Solution of Problem 3 (2025) by JK

The assumption $\lambda \gg H^2/vt$ implies that the process time is much longer than the thermal diffusion time within the gas ( $t \gg H^2/v\lambda$ ). This allows us to assume the gas remains in thermal equilibrium at all times, described by a single RMS speed $v$ . Consequently, instead of tracking the entire gas, we can find the average energy transfer rate by analyzing the interaction of a single representative molecule with the piston and then averaging over the Maxwell distribution.
From this viewpoint, the key physical quantities—the frequency of collisions with the piston and the velocity distribution of colliding particles—are determined solely by the gas’s thermal state. Therefore, our analysis correctly describes the thermalized gas ( $H \gg \lambda$ ) even though we model the molecule’s round-trip journey ballistically.
Let us denote with $p_+$ and $p_-$ the probabilities for a molecule with vertical speed $w$ to collide with the piston during its downward (approaching) and upward (receding) stroke, respectively. Since the collision frequency is proportional to the relative speed $w \pm u$ , we find:

\frac{p_+}{p_-} = \frac{w + u}{w-u}, \quad \text{which implies} \quad p_{\pm} = \frac{1}{2}\left(1 \pm \frac{u}{w}\right).
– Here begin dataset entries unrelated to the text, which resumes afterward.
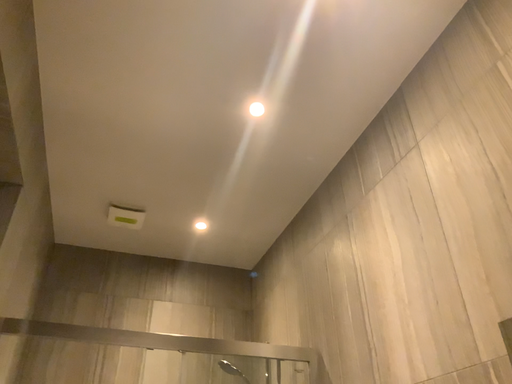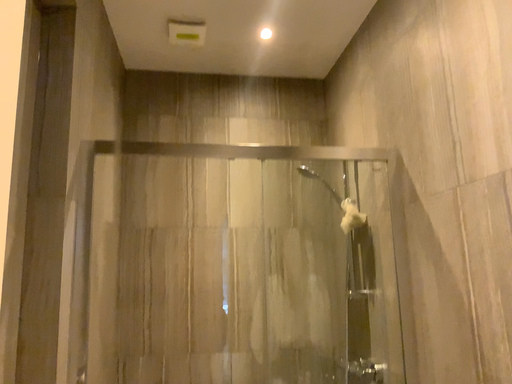 Question: How did the camera likely rotate when shooting the video?

Choices:
 (A) rotated left
 (B) rotated right

Answer: (A) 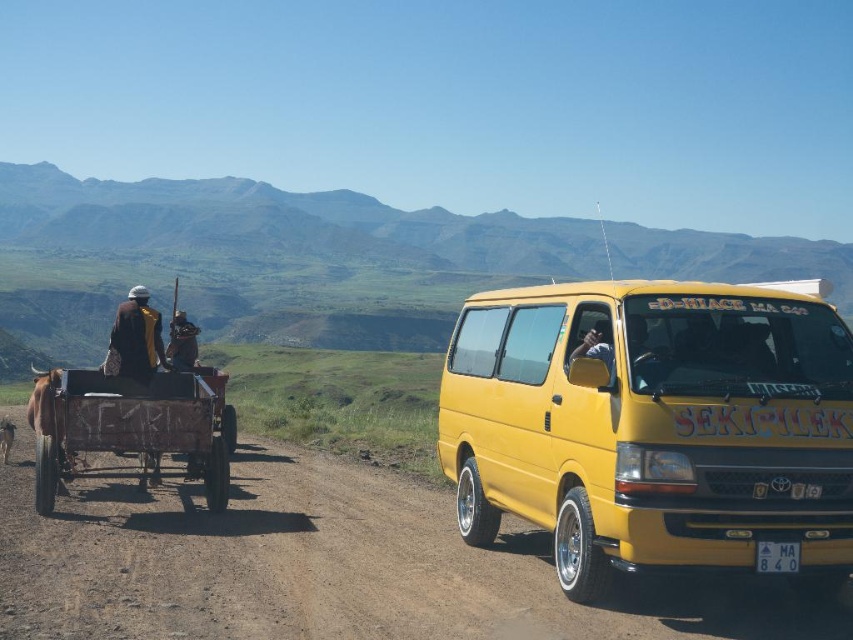 From the picture: Between yellow fabric jacket at left and matte black shirt at center, which one is positioned higher?

yellow fabric jacket at left is above.

Does yellow fabric jacket at left appear on the left side of matte black shirt at center?

Correct, you'll find yellow fabric jacket at left to the left of matte black shirt at center.

Who is more forward, (x=134, y=346) or (x=608, y=356)?

Positioned in front is point (x=608, y=356).

The image size is (853, 640). I want to click on yellow fabric jacket at left, so click(x=137, y=337).

Which is more to the right, brown leather jacket at left or matte black shirt at center?

From the viewer's perspective, matte black shirt at center appears more on the right side.

Is point (172, 330) in front of point (584, 348)?

That is False.

Is point (196, 340) closer to camera compared to point (596, 342)?

No, (196, 340) is behind (596, 342).

I want to click on brown leather jacket at left, so click(181, 342).

Between brown dirt track at center and brown wooden wagon at left, which one has more height?

brown wooden wagon at left

Who is positioned more to the left, brown dirt track at center or brown wooden wagon at left?

From the viewer's perspective, brown wooden wagon at left appears more on the left side.

This screenshot has height=640, width=853. I want to click on brown dirt track at center, so click(x=328, y=566).

At what (x,y) coordinates should I click in order to perform the action: click on brown dirt track at center. Please return your answer as a coordinate pair (x, y). Looking at the image, I should click on (328, 566). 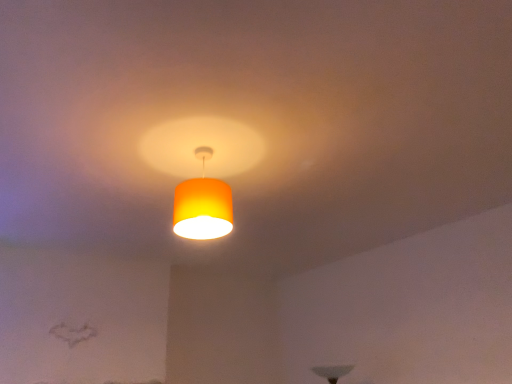 Where is `orange matte lampshade at center`? orange matte lampshade at center is located at coordinates (203, 205).

From the picture: Measure the distance between orange matte lampshade at center and camera.

They are 1.75 meters apart.

This screenshot has height=384, width=512. Describe the element at coordinates (203, 205) in the screenshot. I see `orange matte lampshade at center` at that location.

I want to click on orange matte lampshade at center, so click(x=203, y=205). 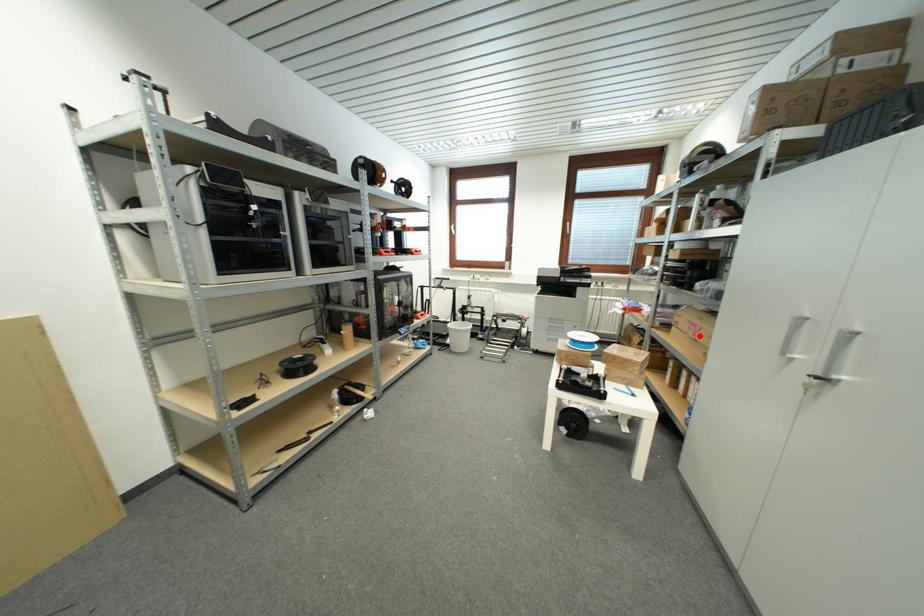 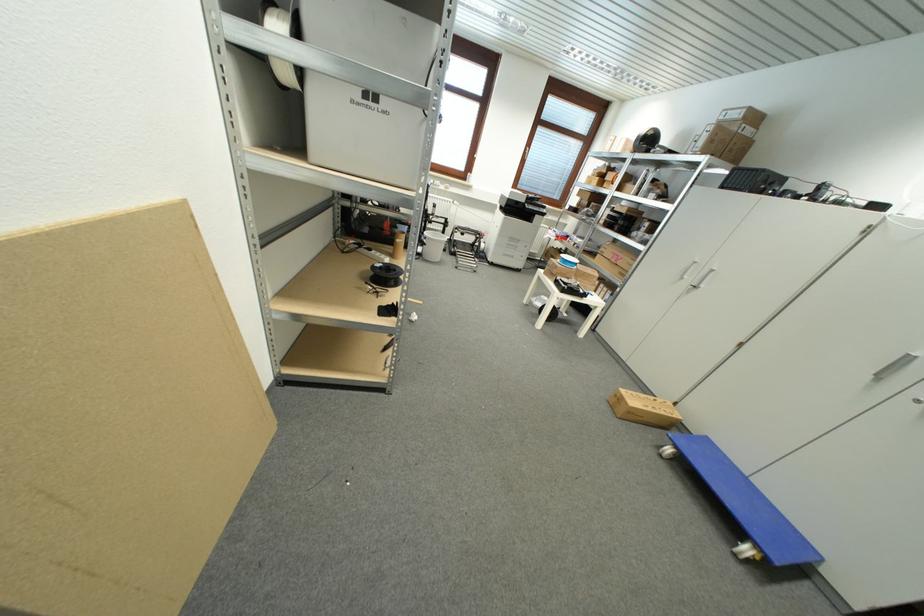 Question: I am providing you with two images of the same scene from different viewpoints. A red point is marked on the first image. Can you still see the location of the red point in image 2?

Choices:
 (A) Yes
 (B) No

Answer: (A) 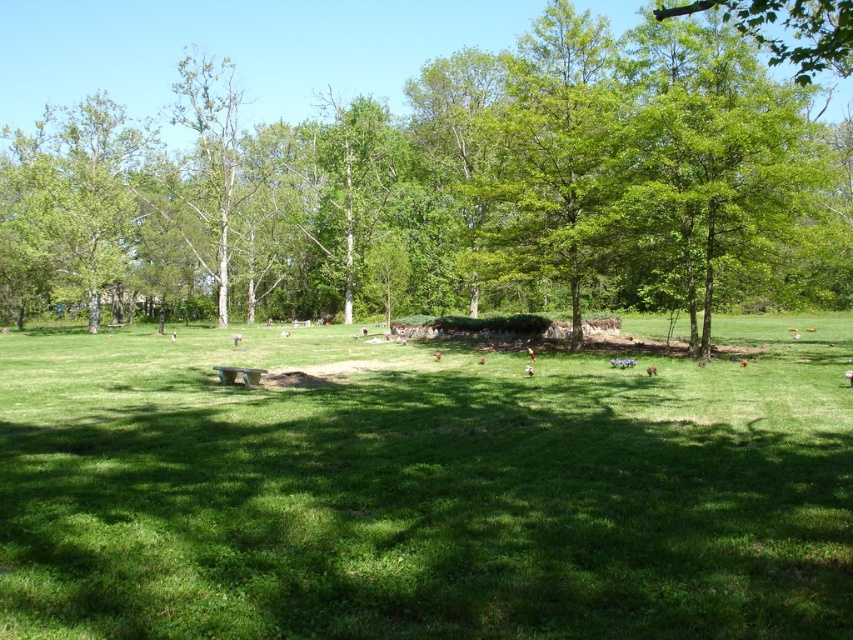 Question: Which point is farther to the camera?

Choices:
 (A) green leafy tree at upper right
 (B) green grassy area at center

Answer: (A)

Question: Which of these objects is positioned farthest from the green grassy area at center?

Choices:
 (A) green leafy tree at center
 (B) green leafy tree at upper right

Answer: (A)

Question: Does green grassy area at center lie behind green leafy tree at center?

Choices:
 (A) yes
 (B) no

Answer: (B)

Question: Is green grassy area at center to the right of green leafy tree at center from the viewer's perspective?

Choices:
 (A) yes
 (B) no

Answer: (A)

Question: Among these points, which one is farthest from the camera?

Choices:
 (A) (463, 243)
 (B) (840, 68)

Answer: (B)

Question: Can you confirm if green leafy tree at center is positioned to the right of green leafy tree at upper right?

Choices:
 (A) no
 (B) yes

Answer: (A) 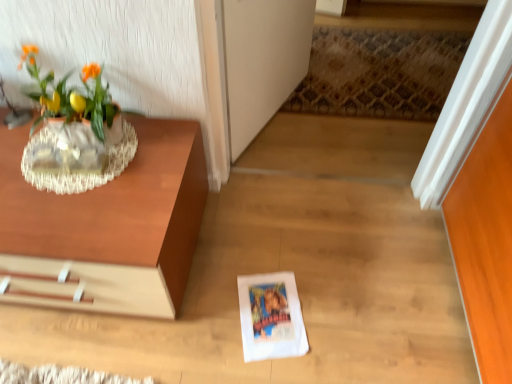 Question: From a real-world perspective, relative to matte glass vase at upper left, is white paper at center vertically above or below?

Choices:
 (A) below
 (B) above

Answer: (A)

Question: Visually, is white paper at center positioned to the left or to the right of matte glass vase at upper left?

Choices:
 (A) left
 (B) right

Answer: (B)

Question: Which object is positioned closest to the clear glass vase at upper left?

Choices:
 (A) matte glass vase at upper left
 (B) transparent glass door at center
 (C) wooden table at left
 (D) white paper at center

Answer: (A)

Question: Which is farther from the white paper at center?

Choices:
 (A) clear glass vase at upper left
 (B) transparent glass door at center
 (C) wooden table at left
 (D) matte glass vase at upper left

Answer: (B) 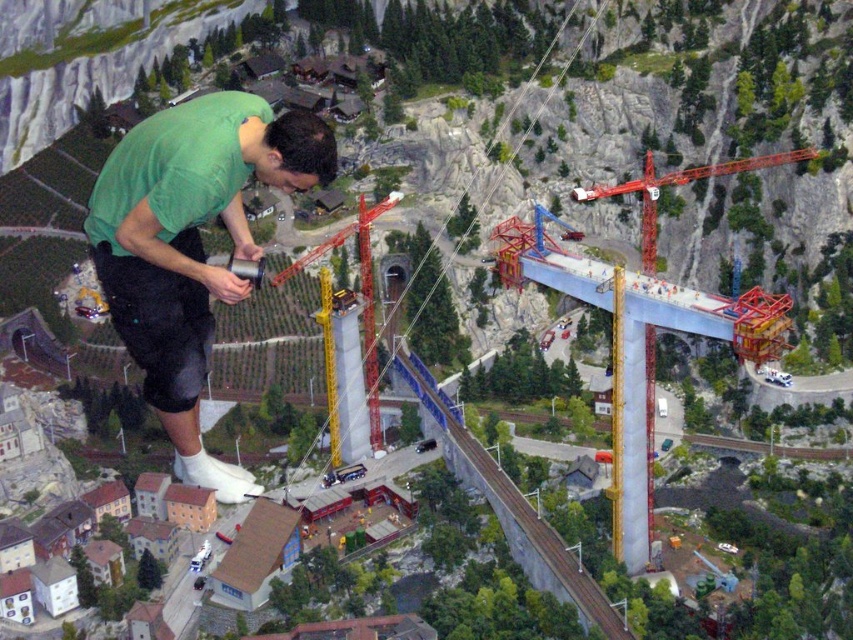 In the scene shown: You are an inspector reviewing the construction site model. You notice two points marked on the model. The first point is at coordinate point(x=200, y=186) and the second at point(x=582, y=195). Which point is located closer to your viewpoint as you examine the model?

Point(x=200, y=186) is closer to the viewer than point(x=582, y=195).

You are a visitor observing the construction site model. You notice a green matte shirt at upper left and a yellow metallic crane at center. Which object appears shorter in the model?

The green matte shirt at upper left is shorter than the yellow metallic crane at center.

You are an engineer analyzing the construction site layout. You need to determine the exact coordinates of the orange metallic crane at upper right. What are its coordinates?

The orange metallic crane at upper right is located at coordinates point (677, 184). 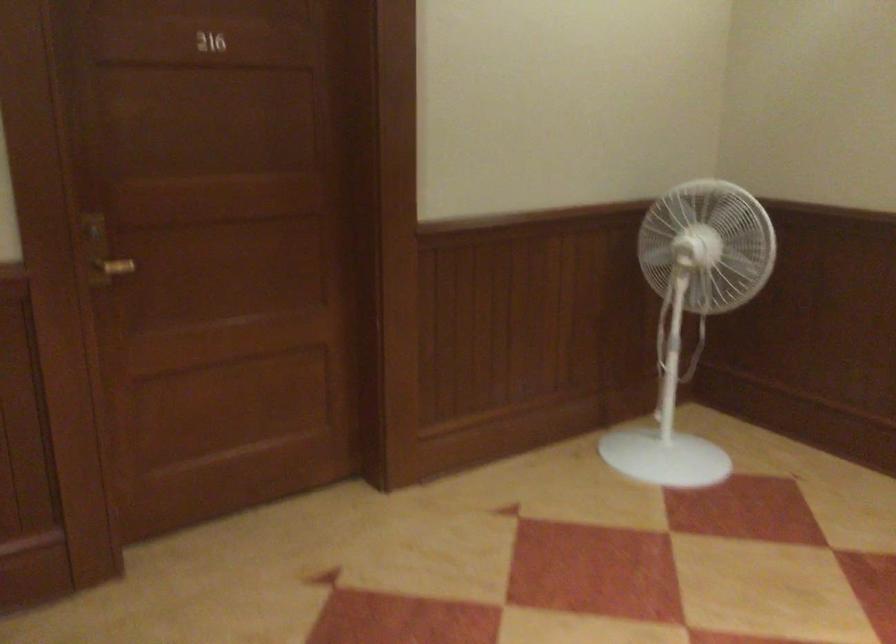 Locate an element on the screen. This screenshot has width=896, height=644. golden door handle is located at coordinates (101, 252). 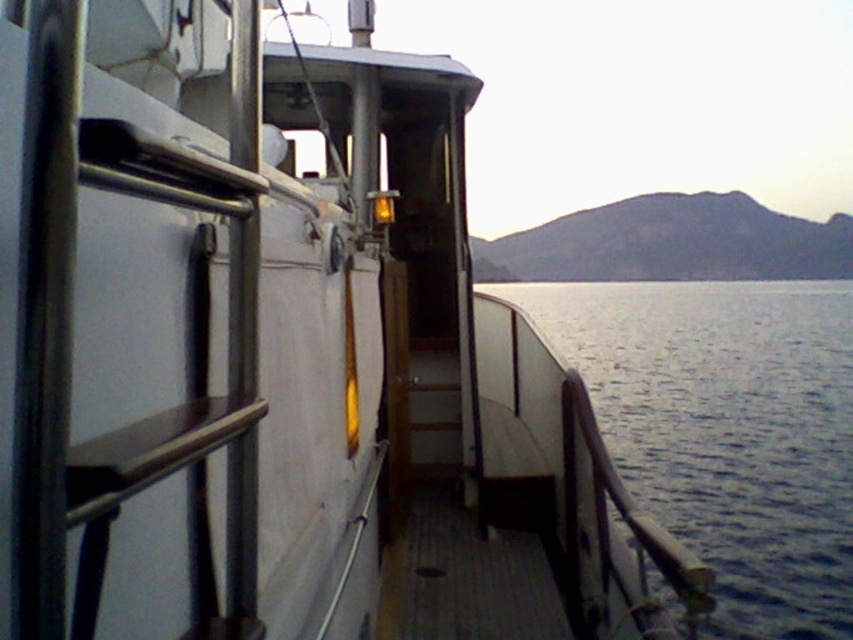 Between blue water at lower right and wooden at center, which one is positioned higher?

blue water at lower right is higher up.

How far apart are blue water at lower right and wooden at center?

The molecular velocity after collision is $-w \pm 2u$ . The mass-normalized expected change in kinetic energy, averaged over one probabilistic interaction cycle, is therefore:

\langle \Delta(\tfrac{1}{2}w^2) \rangle = \frac{1}{2}\left[ p_+(-w+2u)^2 + p_-(-w-2u)^2 \right] - \frac{1}{2}w^2 = 4u^2.

It is remarkable that the expected energy gain per molecule per interaction, $4mu^2$ , is independent of the molecule’s own speed.
The mass-normalized rate of energy gain for a single molecule is this quantity multiplied by its collision frequency, $f = |w|/2H$ . To find the heating rate for the entire gas, we average this over the Maxwell distribution for all molecules:

\frac{\mathrm{d}}{\mathrm{d}t}\langle \tfrac{1}{2}v^2 \rangle = \langle 4u^2 f \rangle = \frac{2u^2}{H}\langle |w| \rangle.

Using the kinetic theory result $\langle|w|\rangle = v\sqrt{2/3\pi}$ and the identity $\mathrm{d}\langle\frac{1}{2}v^2\rangle = v,\mathrm{d}v$ , we obtain the differential equation:

v,\mathrm{d}v = \frac{2u^2}{H} v\sqrt{\frac{2}{3\pi}},\mathrm{d}t \quad \implies \quad \mathrm{d}v = \frac{u^2}{H}\sqrt{\frac{8}{3\pi}},\mathrm{d}t.

Integrating this from the initial speed $v$ to the final speed $2v$ yields:

v = \frac{u^2}{H}\sqrt{\frac{8}{3\pi}} t \quad \implies \quad t = \frac{Hv}{u^2}\sqrt{\frac{3\pi}{8}}.